Yesterday my girlfriend and I went to play tennis. It's the first time she's ever played, which I felt gave me good odds. Thus far, we've only played sports that were geared to her strengths (coordination, focus, poise, general motor skills) and not to mine (the fact that I'm twice her size). Of the racquet/paddle sports, then, tennis was the natural choice, especially because she's had a plastic dry cleaning bag stuffed with over one hundred brand new tennis balls sitting on her balcony for over five years -- a present from a friend at an athletic club who never bothered to ask her if she owns a tennis racquet, plays tennis, or puts much stock into gift presentation.
There's a tennis court in her apartment complex, with a droopy, Savannah-type aesthetic, as if it's the tennis court next to the Garden of Good and Evil. It's a single court, enclosed with an hexagon-ish fence. There's more than enough paved area inside for two courts, but it's arranged in a way that only allows for one – with the same uncomfortable asymmetry of a baseball stadium that's been converted for a football game. For weeks I'd passed by, secretly plotting our tennis take-up.
The day arrived. We warmed up, and I could feel my 5th Grade Rock River Tennis Tourney prowess coming back to me. She seemed quite impressed. Relieved might be the better word, for as modern and “non-feudal” as she is, she still maintains a quite Confucian conception of the male-female sports hierarchy, and was getting tired of beating me in ping-pong, badminton, shuffleboard, and other sports that shall remain nameless.

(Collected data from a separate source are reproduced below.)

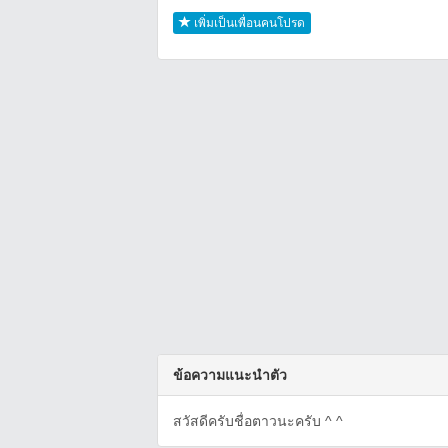
เพิ่มเป็นเพื่อนคนโปรด
ข้อความแนะนำตัว
สวัสดีครับชื่อตาวนะครับ ^ ^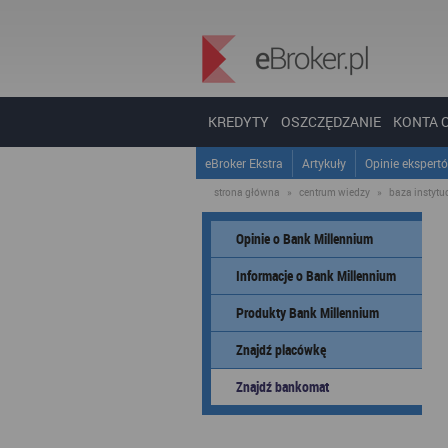
KREDYTY
OSZCZĘDZANIE
KONTA 
eBroker Ekstra
Artykuły
Opinie ekspert
strona główna
»
centrum wiedzy
»
baza instytucj
Opinie o Bank Millennium
Informacje o Bank Millennium
Produkty Bank Millennium
Znajdź placówkę
Znajdź bankomat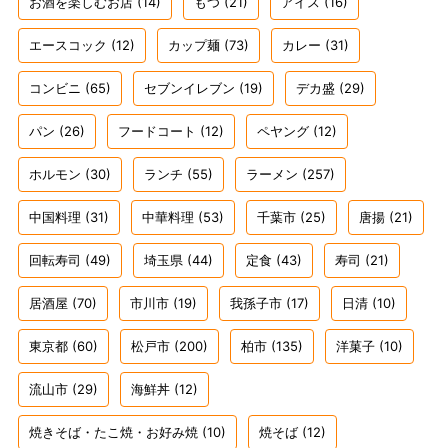
お酒を楽しむお店
(14)
もつ
(21)
アイス
(16)
エースコック
(12)
カップ麺
(73)
カレー
(31)
コンビニ
(65)
セブンイレブン
(19)
デカ盛
(29)
パン
(26)
フードコート
(12)
ペヤング
(12)
ホルモン
(30)
ランチ
(55)
ラーメン
(257)
中国料理
(31)
中華料理
(53)
千葉市
(25)
唐揚
(21)
回転寿司
(49)
埼玉県
(44)
定食
(43)
寿司
(21)
居酒屋
(70)
市川市
(19)
我孫子市
(17)
日清
(10)
東京都
(60)
松戸市
(200)
柏市
(135)
洋菓子
(10)
流山市
(29)
海鮮丼
(12)
焼きそば・たこ焼・お好み焼
(10)
焼そば
(12)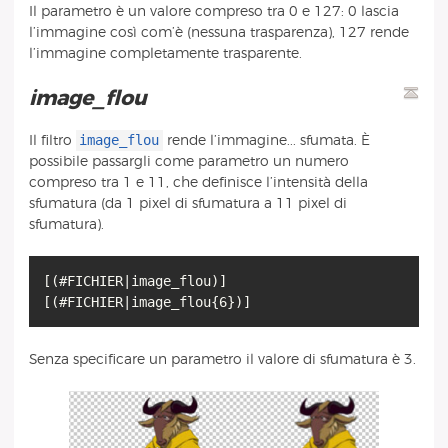
Il parametro è un valore compreso tra 0 e 127: 0 lascia
l’immagine così com’è (nessuna trasparenza), 127 rende
l’immagine completamente trasparente.
image_flou
image_flou
Il filtro
rende l’immagine... sfumata. È
possibile passargli come parametro un numero
compreso tra 1 e 11, che definisce l’intensità della
sfumatura (da 1 pixel di sfumatura a 11 pixel di
sfumatura).
[(#FICHIER|image_flou)]
Senza specificare un parametro il valore di sfumatura è 3.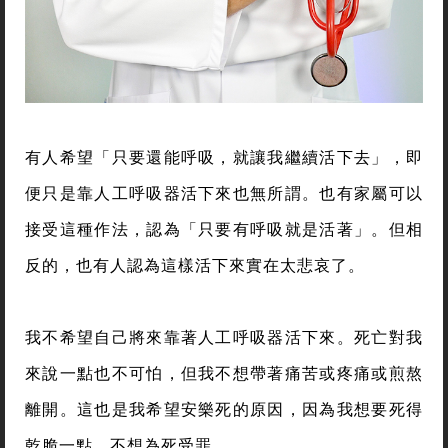
有人希望「只要還能呼吸，就讓我繼續活下去」，即
便只是靠人工呼吸器活下來也無所謂。也有家屬可以
接受這種作法，認為「只要有呼吸就是活著」。但相
反的，也有人認為這樣活下來實在太悲哀了。
我不希望自己將來靠著人工呼吸器活下來。死亡對我
來說一點也不可怕，但我不想帶著痛苦或疼痛或煎熬
離開。這也是我希望安樂死的原因，因為我想要死得
乾脆一點，不想為死受罪。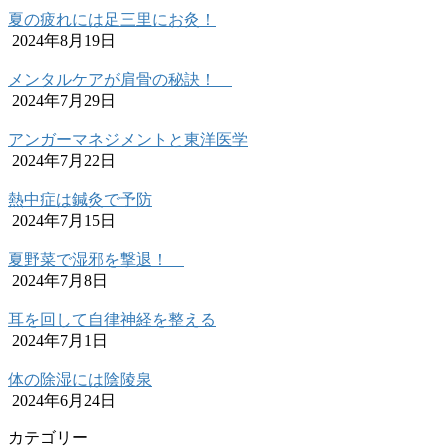
夏の疲れには足三里にお灸！
2024年8月19日
メンタルケアが肩骨の秘訣！
2024年7月29日
アンガーマネジメントと東洋医学
2024年7月22日
熱中症は鍼灸で予防
2024年7月15日
夏野菜で湿邪を撃退！
2024年7月8日
耳を回して自律神経を整える
2024年7月1日
体の除湿には陰陵泉
2024年6月24日
カテゴリー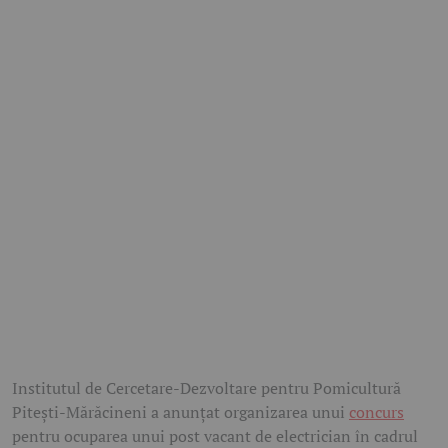
Institutul de Cercetare-Dezvoltare pentru Pomicultură
Pitești-Mărăcineni a anunțat organizarea unui
concurs
pentru ocuparea unui post vacant de electrician în cadrul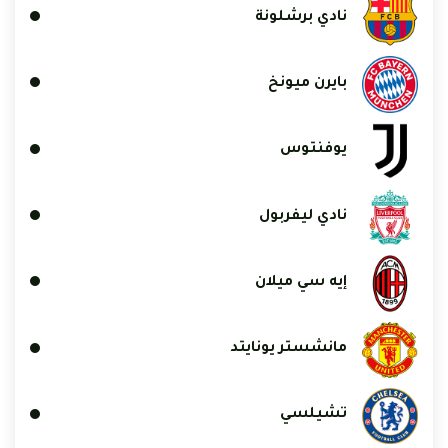
نادي برشلونة
بايرن ميونخ
يوفنتوس
نادي ليفربول
إيه سي ميلان
مانشستر يونايتد
تشيلسي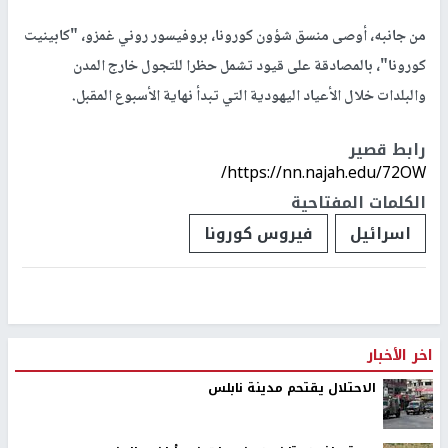
من جانبه، أوصى منسق شؤون كورونا، بروفيسور روني غمزو، "كابينيت
كورونا"، بالمصادقة على قيود تشمل حظرا للتجول خارج المدن
والبلدات خلال الأعياد اليهودية التي تبدأ نهاية الأسبوع المقبل.
رابط قصير
https://nn.najah.edu/72OW/
الكلمات المفتاحية
اسرائيل
فيروس كورونا
اخر الأخبار
الاحتلال يقتحم مدينة نابلس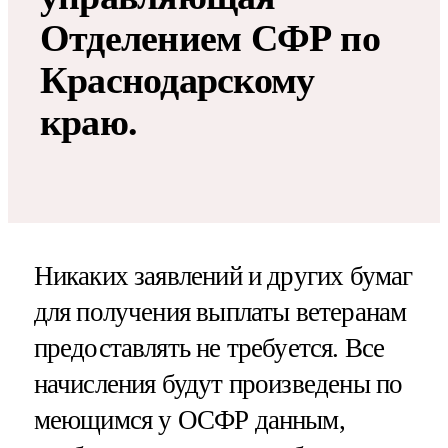
Отделением СФР по
Краснодарскому
краю.
Никаких заявлений и других бумаг
для получения выплаты ветеранам
предоставлять не требуется. Все
начисления будут произведены по
меющимся у ОСФР данным,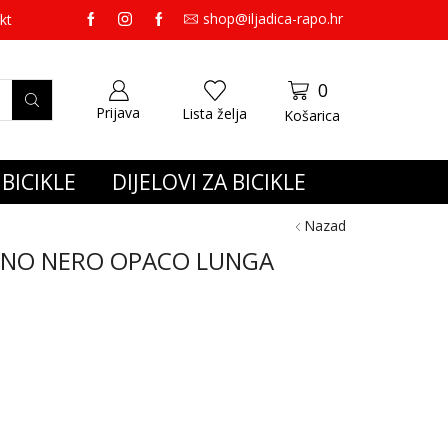
shop@iljadica-rapo.hr
preko 65,00 eura gratis dostava.
kt
0
Prijava
Lista želja
Košarica
BICIKLE
DIJELOVI ZA BICIKLE
Nazad
ONO NERO OPACO LUNGA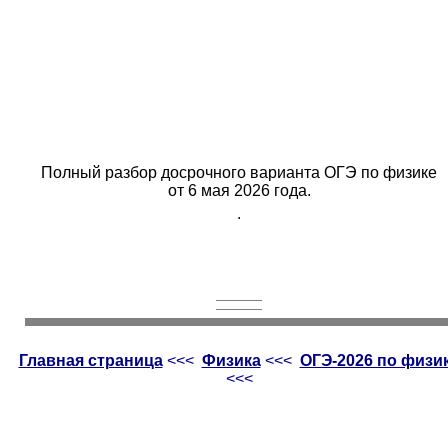
Полный разбор досрочного варианта ОГЭ по физике
от 6 мая 2026 года.
.
Главная страница
<<<
Физика
<<<
ОГЭ-2026 по физи
<<<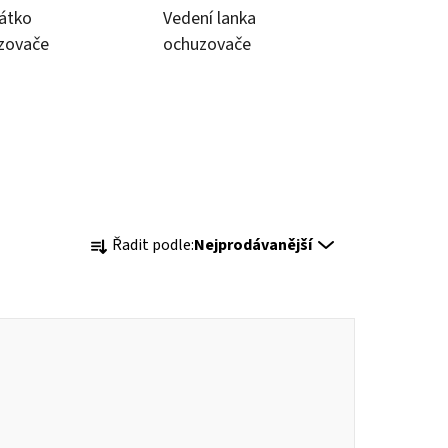
átko
Vedení lanka
zovače
ochuzovače
Ř
Řadit podle:
Nejprodávanější
a
z
e
n
í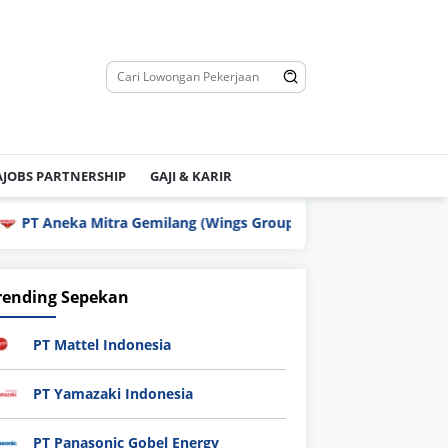
JOBS PARTNERSHIP
GAJI & KARIR
Aneka Mitra Gemilang (Wings Group)
PT Enplas Indones
rending Sepekan
PT Mattel Indonesia
PT Yamazaki Indonesia
PT Panasonic Gobel Energy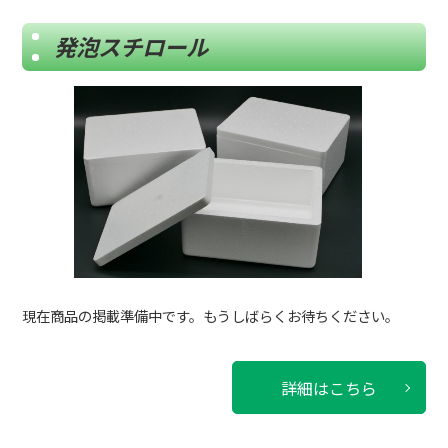
発泡スチロール
現在商品の掲載準備中です。もうしばらくお待ちください。
詳細はこちら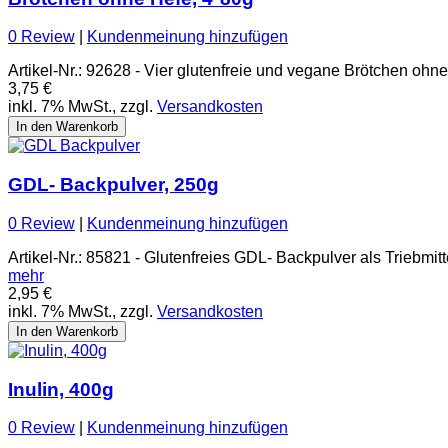
0 Review
|
Kundenmeinung hinzufügen
Artikel-Nr.: 92628 - Vier glutenfreie und vegane Brötchen oh
3,75 €
inkl. 7% MwSt., zzgl.
Versandkosten
In den Warenkorb
GDL- Backpulver, 250g
0 Review
|
Kundenmeinung hinzufügen
Artikel-Nr.: 85821 - Glutenfreies GDL- Backpulver als Triebmi
mehr
2,95 €
inkl. 7% MwSt., zzgl.
Versandkosten
In den Warenkorb
Inulin, 400g
0 Review
|
Kundenmeinung hinzufügen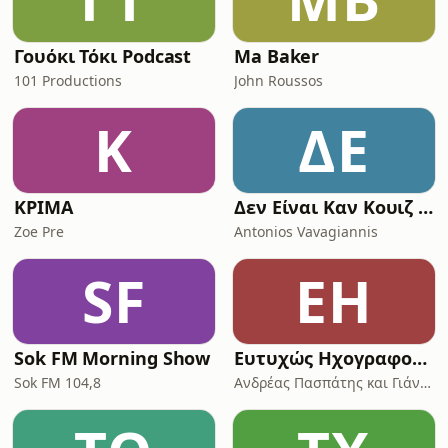
Γουόκι Τόκι Podcast
Ma Baker
101 Productions
John Roussos
Κ
ΔΕ
ΚΡΙΜΑ
Δεν Είναι Καν Κουιζ - Ένα Κουραφέλκυθρο Podcast
Zoe Pre
Antonios Vavagiannis
SF
ΕΗ
Sok FM Morning Show
Ευτυχώς Ηχογραφούσα
Sok FM 104,8
Ανδρέας Πασπάτης και Γιάννης LegitGamingGR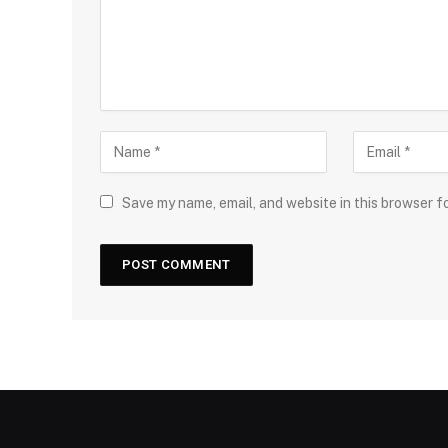
Save my name, email, and website in this browser f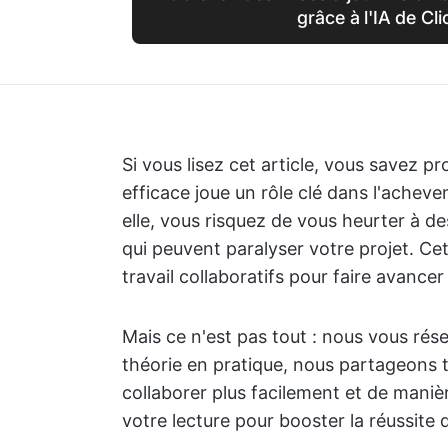
grâce à l'IA de Cl
Si vous lisez cet article, vous savez p
efficace joue un rôle clé dans l'acheve
elle, vous risquez de vous heurter à 
qui peuvent paralyser votre projet. Ce
travail collaboratifs pour faire avancer
Mais ce n'est pas tout : nous vous rése
théorie en pratique, nous partageons 
collaborer plus facilement et de manièr
votre lecture pour booster la réussite d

Imagine my disappointment then, when, just as we started to really hit, I started edging back behind the baseline and realized that the fence was far too close to allow any real backline play. My racquet kept rattling off the chain-links behind me, and the ball kept on ending up in the net. My power game was effectively cowed, as was my ego. Of course, this being the first court Xuxu's ever played on, it wasn't the court, but I, who had the problem. Any excuse I made, sounded like, well, just that. I felt how the Russian hockey team must have felt when the Canadians made the Olympic ice smaller in order to limit their Slavic speed and agility. And, as is unfortunately the case for ex-pats here who unfortunately encounter an unfortunate coincidence, the thought crossed my mind that this was some type of Chinese conspiracy. They were badminton-ing tennis, no doubt as payback for our 100 years of semi-colonization.
Of course, this is ridiculous. There are no Chinese conspiracies as far as you or I know.
But what is interesting is the way this baseline-less tennis court mirrors quite a lot in modern China. Things here are built by people who've no interest or experience with what they're building. Homes and skyscrapers are built by people who wouldn't see the inside of modern highrises if they weren't building them. (Which is why the most beautiful apartments almost always seem to be missing something. Insignificant example: I've never lived in a Chinese apartment with a bathroom drain placed at the lowest point of the floor, which has meant that I've squeegeed the bathroom floor after nearly shower I've taken in my three-plus years here.) Tennis courts are constructed by people who have no reference point but badminton, which (unfortunately for me) requires very little baseline play. Legal systems are built by people who've never known the feeling of non-human checks on power.
The word for this in the business/manufacturing world, I've learned, is “implicit quality,” which, when you put “low” in front of it, sounds quite disparaging. Despite the fact that “low implicit quality” seems like quite a vicious personal attack, it's simply supposed to denote the ability of an assembly-line worker to view the product he's making with the same critical eye that a developed-world consumer would see it. I've been told that training a quality-control worker on a Nike shoe line to see a pair of running shoes with the “same eyes” as an American consumer takes nearly a year. Before that, they're quite unwilling to take a perfectly good pair of shoes and just throw them away. “Low implicit quality” is the benign answer to why we've now got lead in our toys, carcinogens in our drywall, and any manner of nasty stuff in our toothpaste. Or, in other words, “Congratulations, by virtue of the fact that you've grown up in one part of the world, you know what kind of stuff to throw away and what kind of stuff to use for six months and then throw away.”
But just like that tennis court's not going away anytime soon, neither are cheap unsafe goods and cheap unsafe toys. Not until the people who make the products are making them for themselves.
At the end of the day, there don't seem to be any shortcuts. You either do the work, pay a little more to raise everyone's “quality level,” do your best to ensure that the people making Nikes can buy them, or you just get used to killer consumer goods and tennis courts that are only good for badminton.